Younger Bogart’s script also follows a boilerplate biopic and business movie template that’s as familiar as it is choppily paced here. The goal is to almost always depict Neil Bogart as a cool customer who rarely cracks, and even the film’s few moments of genuine vulnerability come in the form of one-on-one heart-to-heart chats with loved ones that are played as safely as possible. The anecdotes are certainly interesting, and thankfully Spinning Gold never feels like a straight-up reading of someone’s oral history, but the on-the-nose expository dialogue and forced moments of reductive, audience friendly dramatics starts to grow tiresome before the film has even reached the halfway point and long prior to the seemingly protracted and rushed All That Jazz styled ending.
Jordan proves to be an odd choice of lead.
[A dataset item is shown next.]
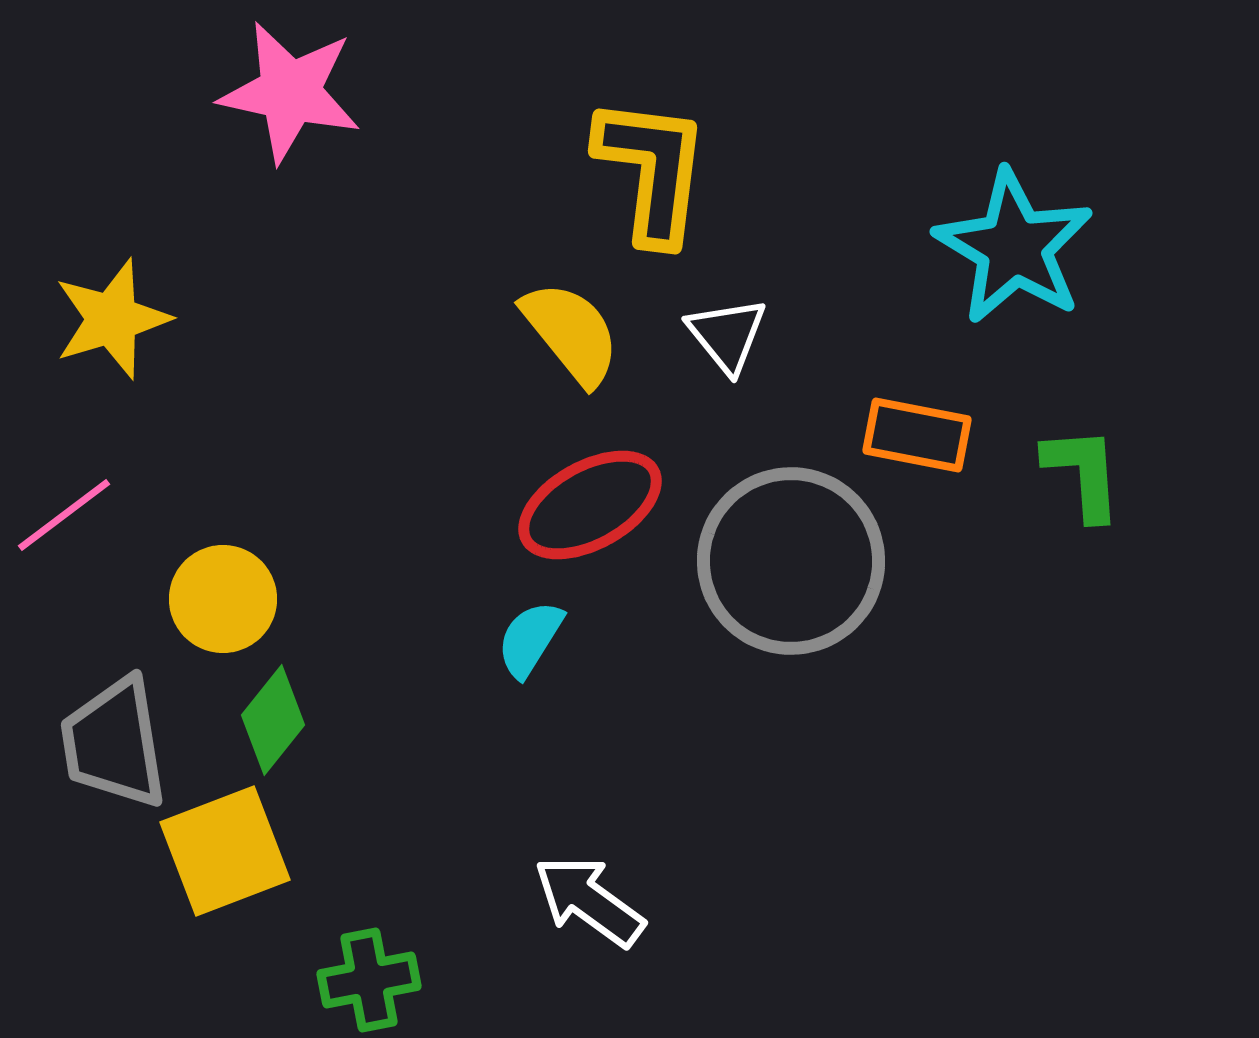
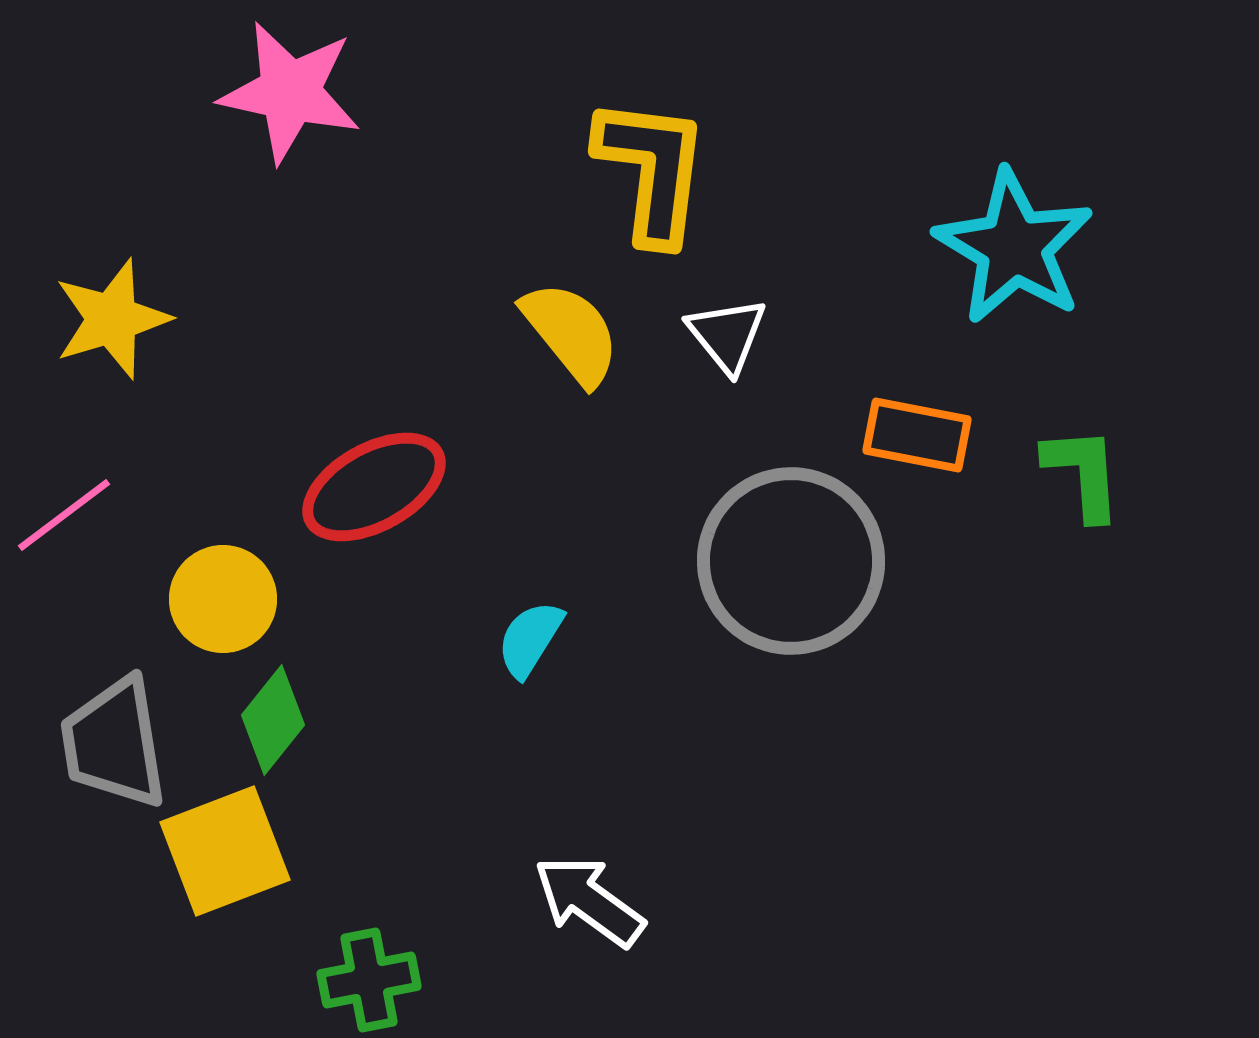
red ellipse: moved 216 px left, 18 px up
He can sing, dance and looks a little like Neil Bogart, but he doesn’t have tons of star power of charisma. Maybe if Spinning Gold was a lot more like a jukebox musical than a biopic, the casting would’ve worked better. He’s certainly trying his best, but playing anything outside the obvious appears to be beyond his capabilities. It’s kind of obvious that his primary background is in musical theatre, because Jordan’s work always seems more suited for the stage, where one can get away with over emoting a bit to those in the back of the balconies. But on the other hand, Jordan is playing someone who was always in the background of other famous people’s lives, so the casting makes sense on the most basic of levels.
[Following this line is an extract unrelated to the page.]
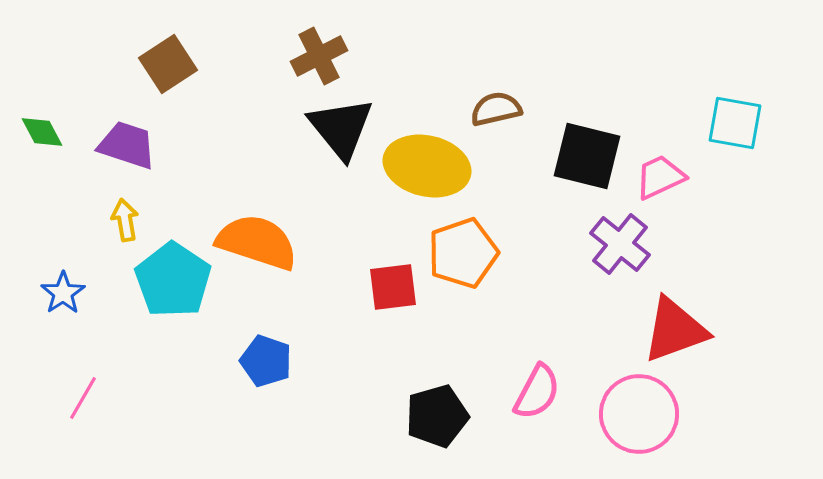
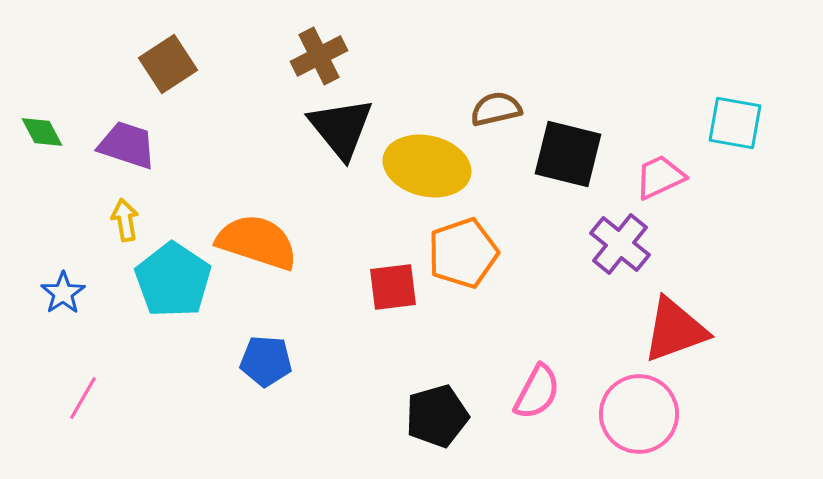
black square: moved 19 px left, 2 px up
blue pentagon: rotated 15 degrees counterclockwise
But in spite of the many obvious shortcomings, I was always struck by the overall spirit of Spinning Gold, a film that wouldn’t have existed unless the people making it absolutely wanted to tell this story and had a deep love for the material. It’s an indie production with major league aspirations, just like Bogart’s record label. That sensation of watching people put on a show they believe in carries Spinning Gold a lot further than some of its similarly minded contemporaries, and unlike other music industry films from recent memory – from megahits like Bohemian Rhapsody to almost forgotten footnotes like CBGB – there isn’t a hint of cynicism to be found here. The spirit is willing, even if the budget and script aren’t up to scratch. If nothing else, Timothy Scott Bogart’s father would be proud.
Spinning Gold opens in select theatres starting Friday, March 31, 2023.